Plasma damage during processing the insulating film is mainly caused by a phenomenon in which radicals produced by plasma remove CH3 from an Si—CH3 structure of a polysiloxane. A silyl radical secondarily produced when CH3 is removed from the Si—CH3 structure promptly reacts with an oxygen atom or an oxygen radical present near the silyl radical and attracts hydrogen to form a silanol group (Si—OH). The presence of the silanol group increases the hygroscopicity of the insulating film, whereby an increase in relative dielectric constant, deterioration in chemical resistance, and a decrease in electrical insulating properties occur.
As a method of improving plasma resistance, a method may be considered in which the absolute amount of Si—CH3 structure in the insulating film is merely increased so that a large amount of CH3 is removed in the top layer to form a densified layer in the top layer, thereby improving apparent plasma resistance and RIE resistance. However, there is a limit to introduction of the Si—CH3 structure group into the polysiloxane from the viewpoint of maintaining the performance of the insulating film, particularly the hardness and the modulus of elasticity.
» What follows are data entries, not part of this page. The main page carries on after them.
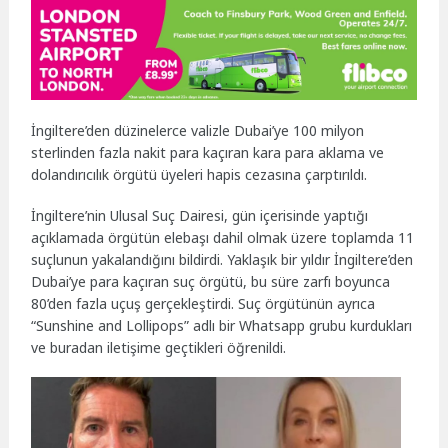
İngiltere’den düzinelerce valizle Dubai’ye 100 milyon
sterlinden fazla nakit para kaçıran kara para aklama ve
dolandırıcılık örgütü üyeleri hapis cezasına çarptırıldı.
İngiltere’nin Ulusal Suç Dairesi, gün içerisinde yaptığı
açıklamada örgütün elebaşı dahil olmak üzere toplamda 11
suçlunun yakalandığını bildirdi. Yaklaşık bir yıldır İngiltere’den
Dubai’ye para kaçıran suç örgütü, bu süre zarfı boyunca
80’den fazla uçuş gerçekleştirdi. Suç örgütünün ayrıca
“Sunshine and Lollipops” adlı bir Whatsapp grubu kurdukları
ve buradan iletişime geçtikleri öğrenildi.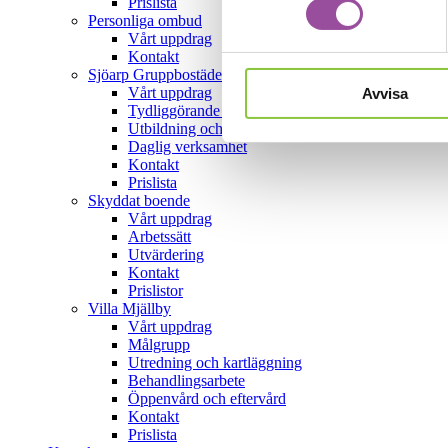
Prislista
Personliga ombud
Vårt uppdrag
Kontakt
Sjöarp Gruppbostäder
Vårt uppdrag
Avvisa
Tydliggörande pedagogik
Utbildning och handledning
Daglig verksamhet
Kontakt
Prislista
Skyddat boende
Vårt uppdrag
Arbetssätt
Utvärdering
Kontakt
Prislistor
Villa Mjällby
Vårt uppdrag
Målgrupp
Utredning och kartläggning
Behandlingsarbete
Öppenvård och eftervård
Kontakt
Prislista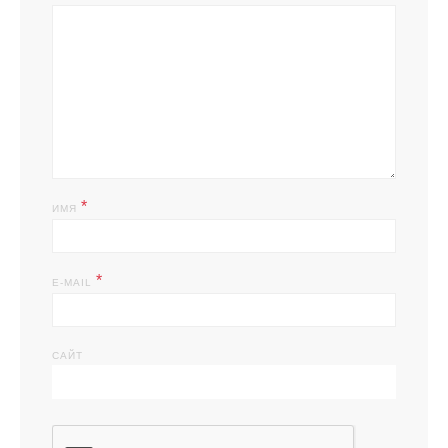
*
ИМЯ
*
E-MAIL
САЙТ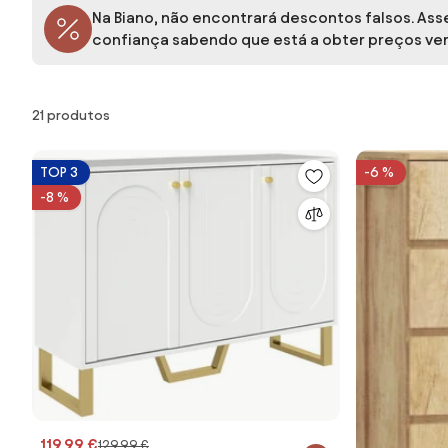
Na Biano, não encontrará descontos falsos. A
confiança sabendo que está a obter preços ve
Produtos
21 produtos
TOP 3
-6 %
-8 %
119,99 €
129,99 €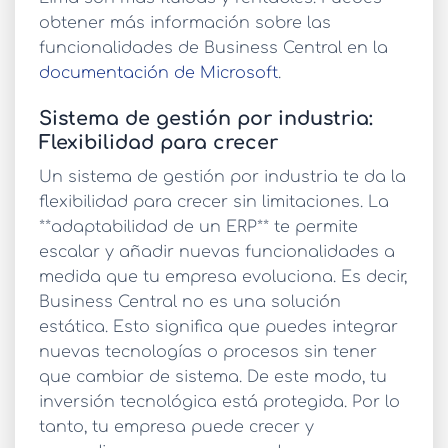
obtener más información sobre las
funcionalidades de Business Central en la
documentación de Microsoft
.
Sistema de gestión por industria:
Flexibilidad para crecer
Un
sistema de gestión por industria
te da la
flexibilidad para crecer sin limitaciones. La
**adaptabilidad de un ERP** te permite
escalar y añadir nuevas funcionalidades a
medida que tu empresa evoluciona. Es decir,
Business Central no es una solución
estática. Esto significa que puedes integrar
nuevas tecnologías o procesos sin tener
que cambiar de sistema. De este modo, tu
inversión tecnológica está protegida. Por lo
tanto, tu empresa puede crecer y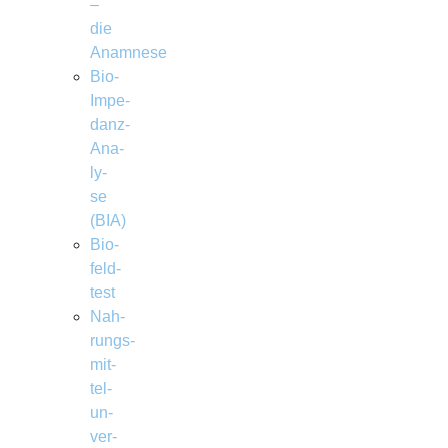
–
die
Anamnese
Bio-
Impe­
danz-
Ana­
ly­
se
(BIA)
Bio­
feld­
test
Nah­
rungs­
mit­
tel­
un­
ver­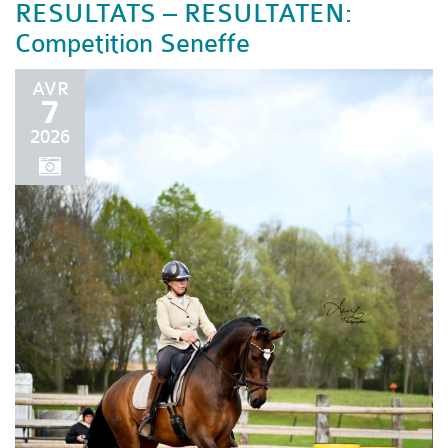
RESULTATS – RESULTATEN:
Competition Seneffe
AVR
7
2026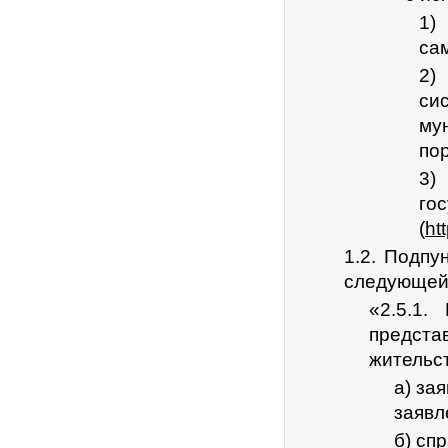
1)
са
2)
си
му
пор
3)
го
(
ht
1.2. Подпу
следующей
«2.5.1.
предста
жительс
а) за
заявл
б) сп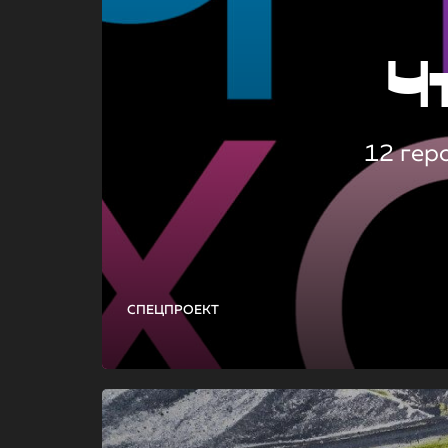
Ч
12 гер
СПЕЦПРОЕКТ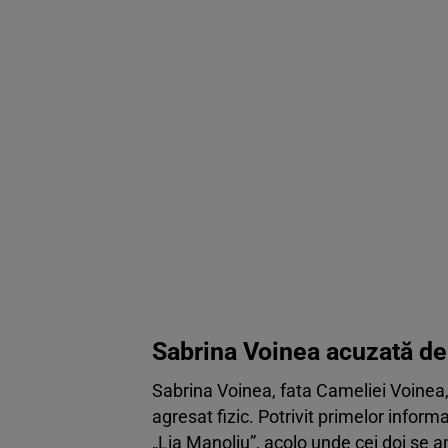
Sabrina Voinea acuzată de 
Sabrina Voinea, fata Cameliei Voinea, a
agresat fizic. Potrivit primelor informa
„Lia Manoliu”, acolo unde cei doi se 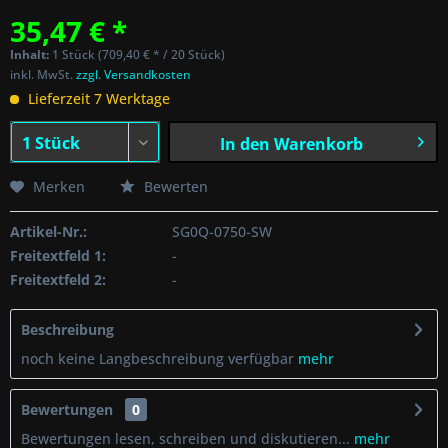
35,47 € *
Inhalt:
1 Stück (709,40 € * / 20 Stück)
inkl. MwSt.
zzgl. Versandkosten
Lieferzeit 7 Werktage
In den
Warenkorb
Merken
Bewerten
Artikel-Nr.:
SG0Q-0750-SW
Freitextfeld 1:
-
Freitextfeld 2:
-
Beschreibung
noch keine Langbeschreibung verfügbar
mehr
Bewertungen
0
Bewertungen lesen, schreiben und diskutieren...
mehr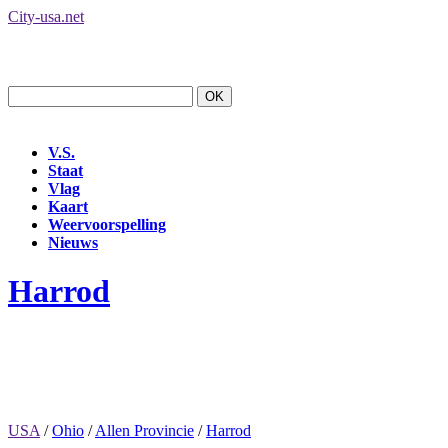
City-usa.net
V.S.
Staat
Vlag
Kaart
Weervoorspelling
Nieuws
Harrod
USA
/
Ohio
/
Allen Provincie
/
Harrod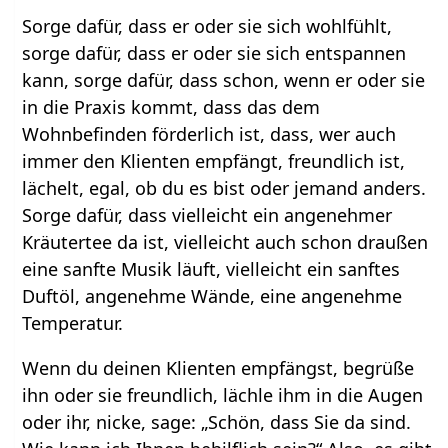
Sorge dafür, dass er oder sie sich wohlfühlt,
sorge dafür, dass er oder sie sich entspannen
kann, sorge dafür, dass schon, wenn er oder sie
in die Praxis kommt, dass das dem
Wohnbefinden förderlich ist, dass, wer auch
immer den Klienten empfängt, freundlich ist,
lächelt, egal, ob du es bist oder jemand anders.
Sorge dafür, dass vielleicht ein angenehmer
Kräutertee da ist, vielleicht auch schon draußen
eine sanfte Musik läuft, vielleicht ein sanftes
Duftöl, angenehme Wände, eine angenehme
Temperatur.
Wenn du deinen Klienten empfängst, begrüße
ihn oder sie freundlich, lächle ihm in die Augen
oder ihr, nicke, sage: „Schön, dass Sie da sind.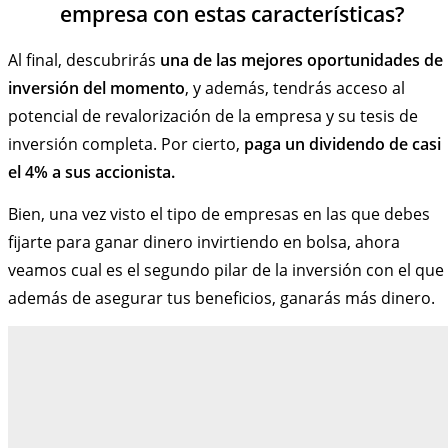
empresa con estas características?
Al final, descubrirás
una de las mejores oportunidades de
inversión del momento
, y además, tendrás acceso al
potencial de revalorización de la empresa y su tesis de
inversión completa. Por cierto,
paga un dividendo de casi
el 4% a sus accionista.
Bien, una vez visto el tipo de empresas en las que debes
fijarte para ganar dinero invirtiendo en bolsa, ahora
veamos cual es el segundo pilar de la inversión con el que
además de asegurar tus beneficios, ganarás más dinero.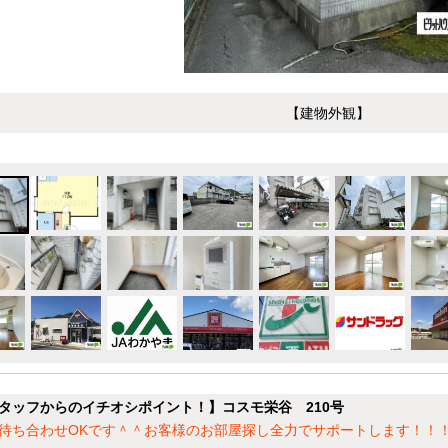
【建物外観】
タッフからのイチオシポイント！】コスモ栄谷 210号
待ち合わせOKです＾＾お客様のお部屋探し全力でサポートします！！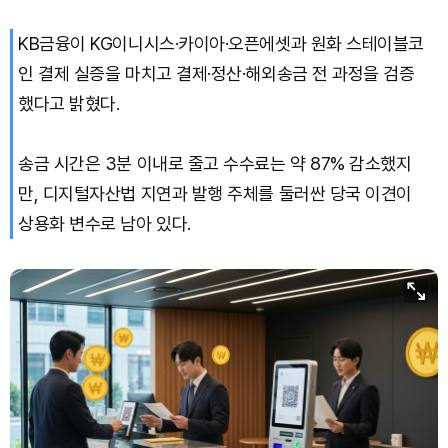
KB금융이 KG이니시스·카이아·오픈에셋과 원화 스테이블코
인 결제 실증을 마치고 결제·정산·해외송금 전 과정을 검증
했다고 밝혔다.
송금 시간은 3분 이내로 줄고 수수료는 약 87% 감소했지
만, 디지털자산법 지연과 발행 주체를 둘러싼 당국 이견이
상용화 변수로 남아 있다.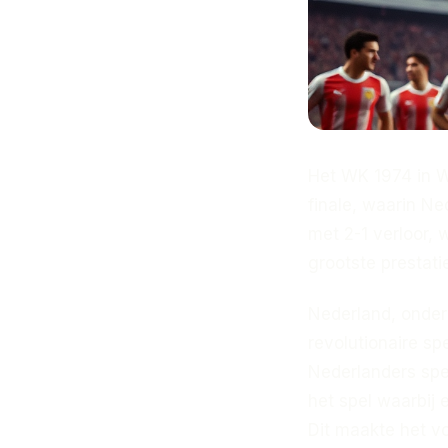
Het WK 1974 in W
finale, waarin N
met 2-1 verloor,
grootste prestati
Nederland, onder
revolutionaire sp
Nederlanders spe
het spel waarbij 
Dit maakte het v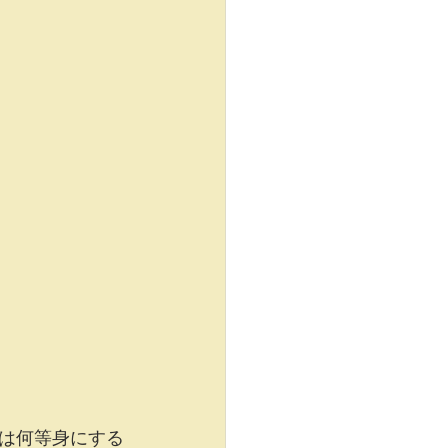
は何等身にする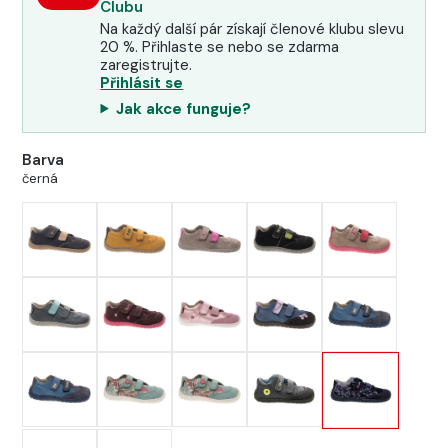
Clubu
Na každý další pár získají členové klubu slevu
20 %. Přihlaste se nebo se zdarma
zaregistrujte.
Přihlásit se
Jak akce funguje?
Barva
černá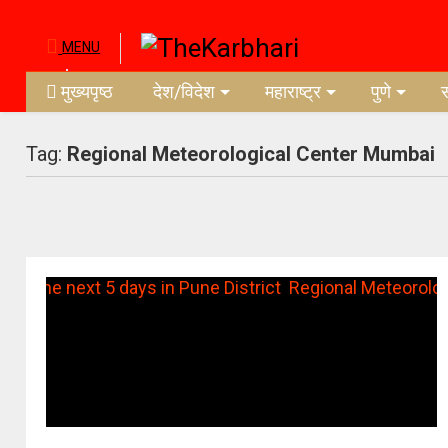
MENU
मुख्यपृष्ठ
देश/विदेश
महाराष्ट्र
पुणे
Tag:
Regional Meteorological Center Mumbai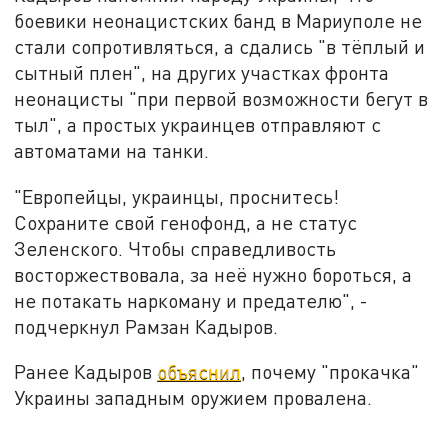
боевики неонацистских банд в Мариуполе не
стали сопротивляться, а сдались "в тёплый и
сытный плен", на других участках фронта
неонацисты "при первой возможности бегут в
тыл", а простых украинцев отправляют с
автоматами на танки.
"Европейцы, украинцы, проснитесь!
Сохраните свой генофонд, а не статус
Зеленского. Чтобы справедливость
восторжествовала, за неё нужно бороться, а
не потакать наркоману и предателю", -
подчеркнул Рамзан Кадыров.
Ранее Кадыров
объяснил
, почему "прокачка"
Украины западным оружием провалена.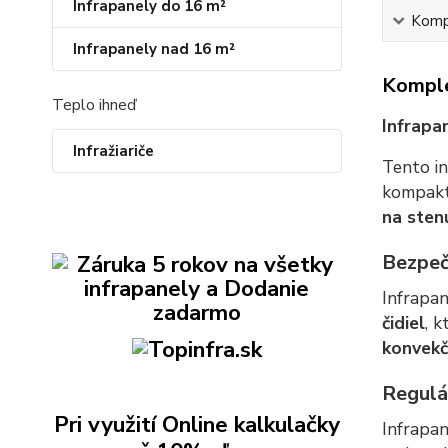
Infrapanely do 16 m²
Kompl
Infrapanely nad 16 m²
Komple
Teplo ihneď
Infrapa
Infražiariče
Tento i
kompak
na sten
Bezpeč
Infrapa
čidiel
, 
konvekč
Regulá
Pri využití Online kalkulačky
Infrapa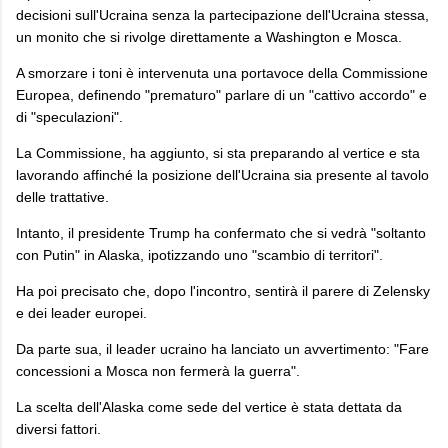
decisioni sull'Ucraina senza la partecipazione dell'Ucraina stessa,
un monito che si rivolge direttamente a Washington e Mosca.
A smorzare i toni è intervenuta una portavoce della Commissione
Europea, definendo "prematuro" parlare di un "cattivo accordo" e
di "speculazioni".
La Commissione, ha aggiunto, si sta preparando al vertice e sta
lavorando affinché la posizione dell'Ucraina sia presente al tavolo
delle trattative.
Intanto, il presidente Trump ha confermato che si vedrà "soltanto
con Putin" in Alaska, ipotizzando uno "scambio di territori".
Ha poi precisato che, dopo l'incontro, sentirà il parere di Zelensky
e dei leader europei.
Da parte sua, il leader ucraino ha lanciato un avvertimento: "Fare
concessioni a Mosca non fermerà la guerra".
La scelta dell'Alaska come sede del vertice è stata dettata da
diversi fattori.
As a method of improving plasma resistance while maintaining the property balance of a low-dielectric-constant interlayer dielectric, a method of incorporating an Si—CH2—Si unit into a polysiloxane structure can be given. The Si—CH2—Si unit has resistance to abstraction reaction due to radicals in comparison with the Si—CH3 unit. By dispersing the Si—CH2—Si units in the film, reactive radicals serve as a barrier diffused in the film, whereby the plasma resistance of the entire film is improved.
As a material which contains the Si—CH2—Si unit and used to form a low-dielectric-constant interlayer dielectric, a composition containing a polycarbosilane or prepared by mixing a polysiloxane and a polycarbosilane has been proposed (JP-A-2001-127152).
This composition aims at improving heat resistance and hygroscopic resistance. However, since the polycarbosilane and the polysiloxane undergo microphase separation when forming a film, it is difficult to uniformly disperse the Si—CH2—Si units over the entire film. This results in formation of a portion with low plasma resistance, whereby an interlayer dielectric exhibiting low plasma resistance over the entire film is obtained.